Dataset items:
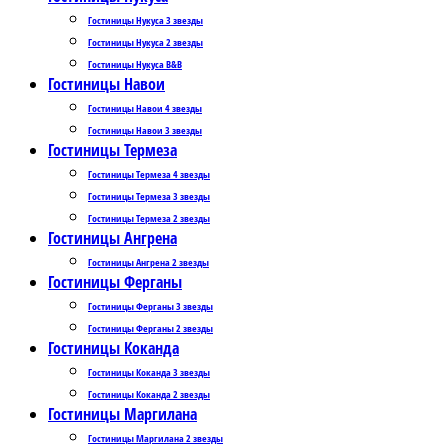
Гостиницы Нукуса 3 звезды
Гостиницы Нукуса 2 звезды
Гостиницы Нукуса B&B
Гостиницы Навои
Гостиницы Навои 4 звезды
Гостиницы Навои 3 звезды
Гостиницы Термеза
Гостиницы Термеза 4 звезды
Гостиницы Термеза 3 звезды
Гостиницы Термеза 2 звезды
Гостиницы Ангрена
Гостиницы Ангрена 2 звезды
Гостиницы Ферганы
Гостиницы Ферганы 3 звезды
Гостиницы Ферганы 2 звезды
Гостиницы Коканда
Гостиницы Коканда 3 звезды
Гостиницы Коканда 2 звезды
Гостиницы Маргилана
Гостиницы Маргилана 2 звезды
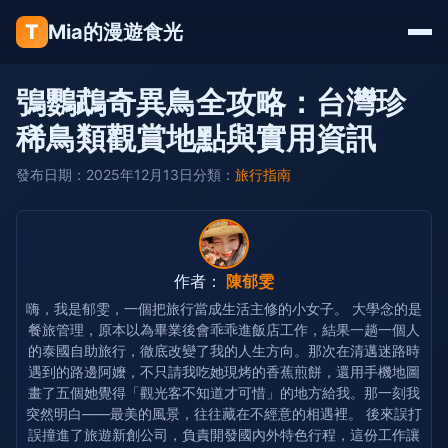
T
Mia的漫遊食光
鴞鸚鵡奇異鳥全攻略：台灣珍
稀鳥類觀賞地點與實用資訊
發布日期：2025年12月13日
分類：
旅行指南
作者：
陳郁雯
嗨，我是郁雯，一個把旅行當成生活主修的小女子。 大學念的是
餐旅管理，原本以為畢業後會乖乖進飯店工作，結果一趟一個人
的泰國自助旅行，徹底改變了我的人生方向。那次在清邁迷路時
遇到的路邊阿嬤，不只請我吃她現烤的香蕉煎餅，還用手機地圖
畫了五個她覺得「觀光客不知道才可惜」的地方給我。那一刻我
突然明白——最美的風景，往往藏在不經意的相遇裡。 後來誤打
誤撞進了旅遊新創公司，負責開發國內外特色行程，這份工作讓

...

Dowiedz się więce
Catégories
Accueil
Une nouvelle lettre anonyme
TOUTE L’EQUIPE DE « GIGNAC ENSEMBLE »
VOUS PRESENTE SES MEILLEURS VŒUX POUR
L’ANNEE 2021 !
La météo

PROBLEM | Look above for the line with "Гостиницы Ферганы 3 звезды" and copy exactly from it through the line with "誤撞進了旅遊新創公司，負責開發國內外特色行程，這份工作讓", both included. Omit the pictures.

EXPECTED ANSWER |
Гостиницы Ферганы 3 звезды
Гостиницы Ферганы 2 звезды
Гостиницы Коканда
Гостиницы Коканда 3 звезды
Гостиницы Коканда 2 звезды
Гостиницы Маргилана
Гостиницы Маргилана 2 звезды
T
Mia的漫遊食光
鴞鸚鵡奇異鳥全攻略：台灣珍
稀鳥類觀賞地點與實用資訊
發布日期：2025年12月13日
分類：
旅行指南
作者：
陳郁雯
嗨，我是郁雯，一個把旅行當成生活主修的小女子。 大學念的是
餐旅管理，原本以為畢業後會乖乖進飯店工作，結果一趟一個人
的泰國自助旅行，徹底改變了我的人生方向。那次在清邁迷路時
遇到的路邊阿嬤，不只請我吃她現烤的香蕉煎餅，還用手機地圖
畫了五個她覺得「觀光客不知道才可惜」的地方給我。那一刻我
突然明白——最美的風景，往往藏在不經意的相遇裡。 後來誤打
誤撞進了旅遊新創公司，負責開發國內外特色行程，這份工作讓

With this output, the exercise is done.